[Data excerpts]
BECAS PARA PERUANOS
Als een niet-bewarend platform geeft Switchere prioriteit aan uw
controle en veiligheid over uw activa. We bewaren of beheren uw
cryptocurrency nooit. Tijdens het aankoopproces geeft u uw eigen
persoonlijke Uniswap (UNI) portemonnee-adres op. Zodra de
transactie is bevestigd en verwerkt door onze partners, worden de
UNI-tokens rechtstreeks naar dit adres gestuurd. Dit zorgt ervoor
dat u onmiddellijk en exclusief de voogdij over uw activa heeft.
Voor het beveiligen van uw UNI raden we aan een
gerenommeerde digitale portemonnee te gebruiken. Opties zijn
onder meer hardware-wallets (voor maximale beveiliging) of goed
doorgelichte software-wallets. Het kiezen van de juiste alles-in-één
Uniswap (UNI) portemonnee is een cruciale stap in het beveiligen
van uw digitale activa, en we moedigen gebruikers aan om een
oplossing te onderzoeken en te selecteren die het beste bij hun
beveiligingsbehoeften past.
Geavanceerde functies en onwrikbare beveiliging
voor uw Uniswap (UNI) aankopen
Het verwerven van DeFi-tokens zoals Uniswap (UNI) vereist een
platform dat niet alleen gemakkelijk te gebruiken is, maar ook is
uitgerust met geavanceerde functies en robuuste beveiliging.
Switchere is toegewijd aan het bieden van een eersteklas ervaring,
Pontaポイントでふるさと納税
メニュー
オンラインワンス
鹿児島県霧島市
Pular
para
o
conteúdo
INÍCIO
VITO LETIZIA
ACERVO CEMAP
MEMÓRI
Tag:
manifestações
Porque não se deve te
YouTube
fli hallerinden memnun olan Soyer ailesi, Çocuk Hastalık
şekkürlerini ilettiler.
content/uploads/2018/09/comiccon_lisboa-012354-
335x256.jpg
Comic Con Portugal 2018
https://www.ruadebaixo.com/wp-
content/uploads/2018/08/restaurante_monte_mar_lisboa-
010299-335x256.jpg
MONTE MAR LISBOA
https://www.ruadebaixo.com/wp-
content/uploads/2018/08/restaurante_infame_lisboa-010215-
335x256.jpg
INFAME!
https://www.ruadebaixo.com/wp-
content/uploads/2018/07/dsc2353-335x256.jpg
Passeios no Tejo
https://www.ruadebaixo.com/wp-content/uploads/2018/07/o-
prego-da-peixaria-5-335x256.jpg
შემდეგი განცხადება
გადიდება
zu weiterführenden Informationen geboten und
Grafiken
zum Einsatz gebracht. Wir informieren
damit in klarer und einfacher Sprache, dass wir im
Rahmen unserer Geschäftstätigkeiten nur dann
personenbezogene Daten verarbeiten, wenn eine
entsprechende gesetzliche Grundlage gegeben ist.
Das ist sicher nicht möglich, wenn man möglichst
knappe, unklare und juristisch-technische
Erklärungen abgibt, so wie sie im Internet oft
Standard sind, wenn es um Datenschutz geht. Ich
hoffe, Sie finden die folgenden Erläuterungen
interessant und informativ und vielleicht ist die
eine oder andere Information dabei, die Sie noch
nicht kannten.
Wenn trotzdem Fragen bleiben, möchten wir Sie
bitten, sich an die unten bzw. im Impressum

→ WORK INSTRUCTIONS: Report the lines above that have the word "beveiligen" in them.

→ RESULT OF THIS TASK:
Voor het beveiligen van uw UNI raden we aan een
Uniswap (UNI) portemonnee is een cruciale stap in het beveiligen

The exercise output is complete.